UN SEUL BRAS LES TUA TOUS

Titre: Dubei Dao
ou: The One Armed Swordsman
Réalisateur: Chang Cheh
Interprètes: Jimmy WANG Yu

 

Chiao CHIAO
Ying-zi PAN
Chi-chin YANG
 
 
 
Année: 1967
Genre: Wu Xia Pian
Pays: Hong Kong
Editeur  
Violence: * * *
Erotisme: *
Suite: Le bras de la Vengeance

75%

Résumé:

Un serviteur meurt pour protéger son maître et ce dernier, en remerciement de ses services rendus, adopte l'orphelin, Fang Gang. Ce-dernier développe ses talents martiaux mais la fille du maître, amoureuse et jalouse, lui coupe le bras droit dans un accès de rage. Fang Gang trouve refuge auprès d'une belle demoiselle qui lui enseigne la technique du kung-fu de la main gauche...

 

Critique:

Ce film emblématique marque véritablement la naissance du Wu Xia Pian moderne, Chang Cheh délaissant les belles héroïnes prisés naguère (comme dans le fameux Hirondelle d'Or) pour un mâle fier et énergique.

La violence monte donc logiquement d'un cran et les lames laissent cette fois des plaies béantes et dégoulinantes de sang. Jimmy Wang Yu, alors débutant, s'impose également en véritable star avec ce rôle de sabreur manchot qu'il reprendra à maintes reprises: dans la séquelle toujours signée Chang Cheh bien sûr mais également face à Zato-Ichi ou à David Chiang (One Armed Swordsmen) ou même dans des déclinaisons abatardies (One Armed Swordsman Vs The 9 Killers, la saga du Boxeur Manchot, etc.)

Wang Yu n'est pas un véritable artiste martial mais sa posture assurée, sa manière de marcher lentement le sabre levé à l'horizontal et la conviction de son regard suffisent largement à ne pas mettre en doute sa soif de vengeance.

Au niveau des combats, ils sont nombreux, sanglants à souhaits et plutôt bien chorégraphié, entre autre par Liu Chia-liang (qui joue également un des vilains), et s'avèrent enthousiasmantes. Bien sûr ce sont des joutes à l'ancienne, sans câbles, accélérés ou trempolines mais elles passent vraiment bien.
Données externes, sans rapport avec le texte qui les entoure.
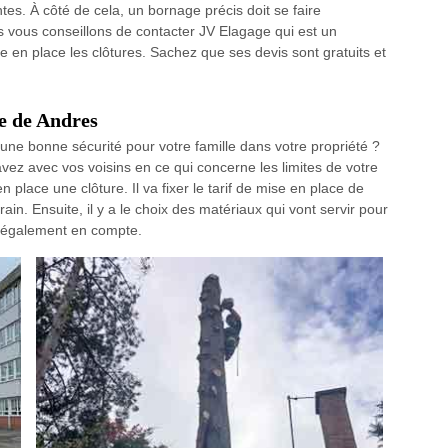
tes. À côté de cela, un bornage précis doit se faire
us vous conseillons de contacter JV Elagage qui est un
e en place les clôtures. Sachez que ses devis sont gratuits et
le de Andres
une bonne sécurité pour votre famille dans votre propriété ?
vez avec vos voisins en ce qui concerne les limites de votre
 place une clôture. Il va fixer le tarif de mise en place de
ain. Ensuite, il y a le choix des matériaux qui vont servir pour
nt également en compte.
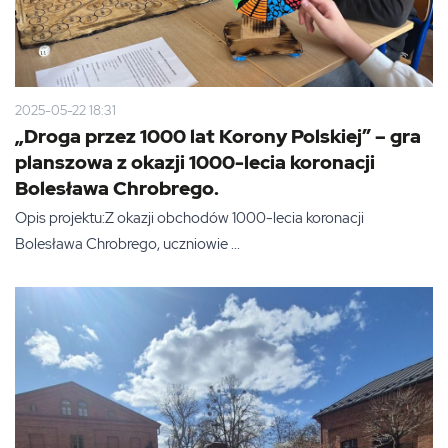
2025-05-22 18:31
„Droga przez 1000 lat Korony Polskiej” – gra
planszowa z okazji 1000-lecia koronacji
Bolesława Chrobrego.
Opis projektu:Z okazji obchodów 1000-lecia koronacji
Bolesława Chrobrego, uczniowie ...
Le combat dans la maison de thé est d'ailleurs excellent, tout comme le final barbare à souhait.

Quelques longueurs sont néanmoins palpables, le métrage souffrant parfois de dialogues un peu superflu ou de passages romantiques un rien pesant. L'interprétation des deux actrices paraît aussi parfois "too much", dans le sens où ce pseudo triangle amoureux ne convaint pas vraiment. Chiao Chiao ne parvient pas toujours à faire ressentir sa douleur devant la crainte de perdre son amant (après avoir déjà perdu son père) pour des questions d'honneur et de tradition martiale. Dommage car certains dialogues sont, à ce niveau, plutôt bien pensés et éclairent d'un autre regard ces thèmes souvent abordés dans le Wu Xia Pian.
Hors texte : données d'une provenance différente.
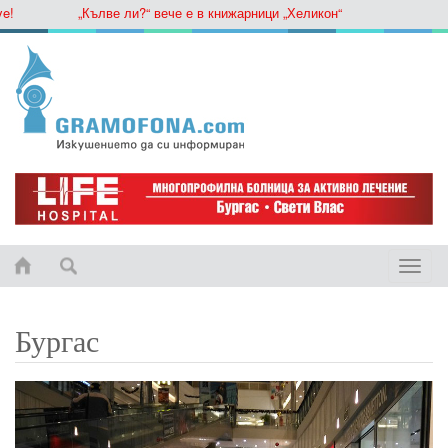
„Кълве ли?“ вече е в книжарници „Хеликон“
Toggle
naviga
Бургас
Un détail également étrange réside dans la facilité avec laquelle les méchants exterminent (c'est le mot) les membres du Clan du Sabre d'Or. Il leur suffit d'une épée-gadget et d'une dague dissimulée pour triompher de combattants pourtant émérite. Un peu facile d'autant que le "truc" ressert sans cesse et qu'aucun des chevaliers ne parvient à lui trouver une parade.

Malgrè le poids des ans, Un Seul Bras les Tua Tous demeure convaincant et ne paraît pas trop daté. Quelques séquences ont cependant vieilli: la mort du père de Wang Yu semble un peu exagérée. Quant à la manière dont le héros perd son bras, on reste un rien dubitatif devant la facilité avec laquelle la jeune demoiselle opère son forfait.

Néanmoins, la critique est facile et l'art est difficile. Une maxime qui s'applique plus que jamais à ce métrage matriciel dont l'importance fut immense sur le cinéma Wu Xia. Il connut d'ailleurs plusieurs décalques et remakes, les principaux étant Frères d'Armes (What Price Survival) et The Blade.